What's the solution?

TidyBot++ addresses these challenges by using a flexible design that allows it to move in any direction easily, thanks to its holonomic base. This makes the robot more maneuverable and capable of performing a variety of tasks without getting stuck or moving inefficiently. The robot is equipped with a user-friendly mobile phone interface that lets users control it easily and collect data for teaching the robot how to complete tasks. This way, researchers can gather the necessary information to train the robot effectively without needing specialized equipment.

Why it matters?

This research is important because it provides an affordable and accessible way for researchers and developers to create robots that can assist with everyday tasks. By making it easier to collect data and improve robot learning, TidyBot++ could lead to better home assistance robots that can adapt to individual preferences and help people in their daily lives.

Abstract

Exploiting the promise of recent advances in imitation learning for mobile manipulation will require the collection of large numbers of human-guided demonstrations. This paper proposes an open-source design for an inexpensive, robust, and flexible mobile manipulator that can support arbitrary arms, enabling a wide range of real-world household mobile manipulation tasks. Crucially, our design uses powered casters to enable the mobile base to be fully holonomic, able to control all planar degrees of freedom independently and simultaneously.
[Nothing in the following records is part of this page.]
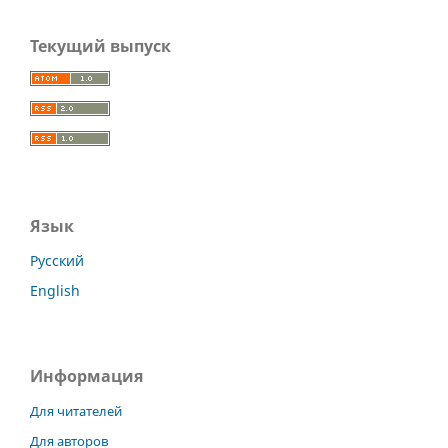
Текущий выпуск
Язык
Русский
English
Информация
Для читателей
Для авторов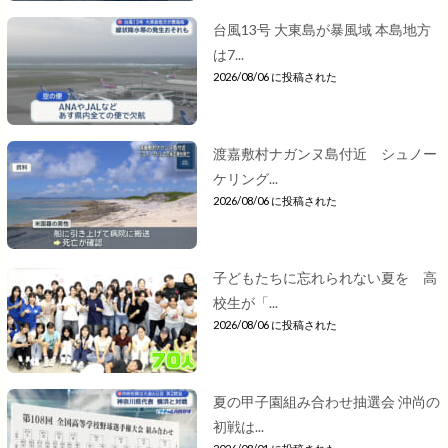
台風13号 大東島が暴風域 本島地方
は7...
2026/08/06 に投稿された
渡嘉敷村ナガンヌ島付近 シュノー
ケリング...
2026/08/06 に投稿された
子どもたちに忘れられない夏を 高
校生が「...
2026/08/06 に投稿された
夏の甲子園組み合わせ抽選会 沖尚の
初戦は...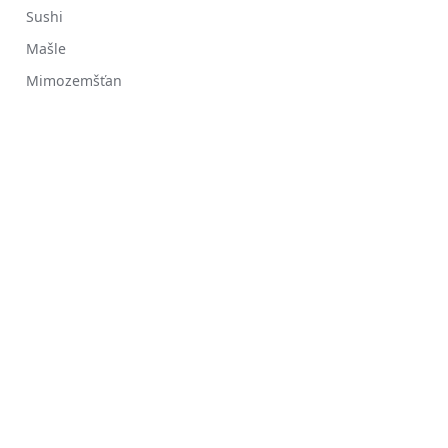
Sushi
Mašle
Mimozemšťan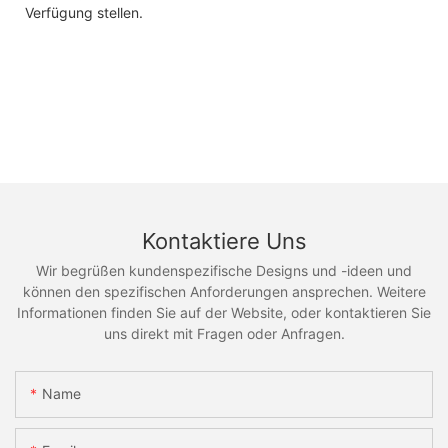
Verfügung stellen.
Kontaktiere Uns
Wir begrüßen kundenspezifische Designs und -ideen und
können den spezifischen Anforderungen ansprechen. Weitere
Informationen finden Sie auf der Website, oder kontaktieren Sie
uns direkt mit Fragen oder Anfragen.
Name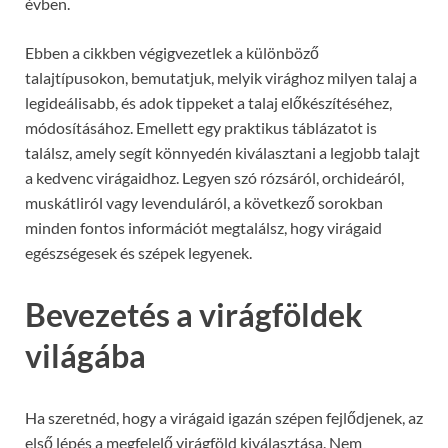
évben.
Ebben a cikkben végigvezetlek a különböző
talajtípusokon, bemutatjuk, melyik virághoz milyen talaj a
legideálisabb, és adok tippeket a talaj előkészítéséhez,
módosításához. Emellett egy praktikus táblázatot is
találsz, amely segít könnyedén kiválasztani a legjobb talajt
a kedvenc virágaidhoz. Legyen szó rózsáról, orchideáról,
muskátliról vagy levenduláról, a következő sorokban
minden fontos információt megtalálsz, hogy virágaid
egészségesek és szépek legyenek.
Bevezetés a virágföldek
világába
Ha szeretnéd, hogy a virágaid igazán szépen fejlődjenek, az
első lépés a megfelelő virágföld kiválasztása. Nem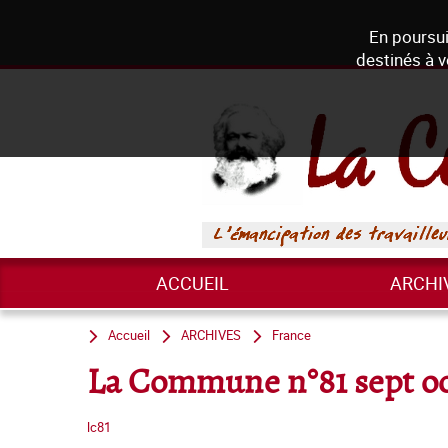
En poursui
destinés à v
ACCUEIL
ARCHI
Accueil
ARCHIVES
France
La Commune n°81 sept oc
lc81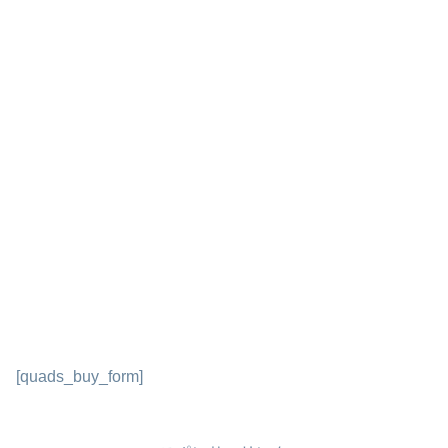
[quads_buy_form]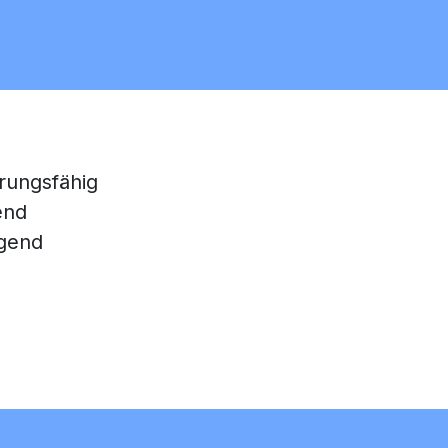
rungsfähig
end
gend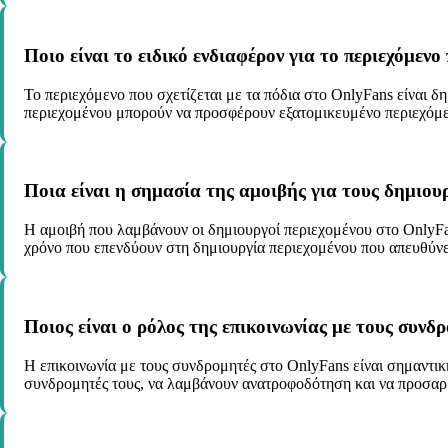
Ποιο είναι το ειδικό ενδιαφέρον για το περιεχόμενο
Το περιεχόμενο που σχετίζεται με τα πόδια στο OnlyFans είναι 
περιεχομένου μπορούν να προσφέρουν εξατομικευμένο περιεχόμεν
Ποια είναι η σημασία της αμοιβής για τους δημιου
Η αμοιβή που λαμβάνουν οι δημιουργοί περιεχομένου στο OnlyFan
χρόνο που επενδύουν στη δημιουργία περιεχομένου που απευθύνε
Ποιος είναι ο ρόλος της επικοινωνίας με τους συνδ
Η επικοινωνία με τους συνδρομητές στο OnlyFans είναι σημαντικ
συνδρομητές τους, να λαμβάνουν ανατροφοδότηση και να προσαρ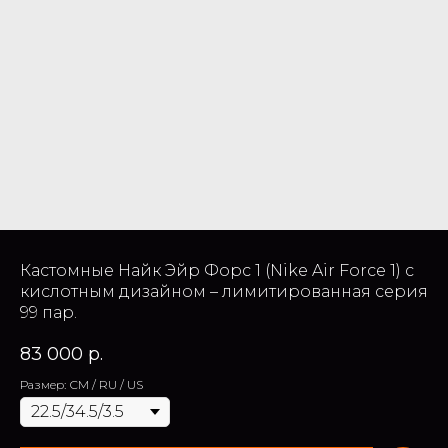
Кастомные Найк Эйр Форс 1 (Nike Air Force 1) с
кислотным дизайном – лимитированная серия
99 пар.
83 000
р.
Размер: СМ / RU / US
This feature makes the base more maneuverable and simplifies many mobile manipulation tasks, eliminating the kinematic constraints that create complex and time-consuming motions in nonholonomic bases. We equip our robot with an intuitive mobile phone teleoperation interface to enable easy data acquisition for imitation learning. In our experiments, we use this interface to collect data and show that the resulting learned policies can successfully perform a variety of common household mobile manipulation tasks.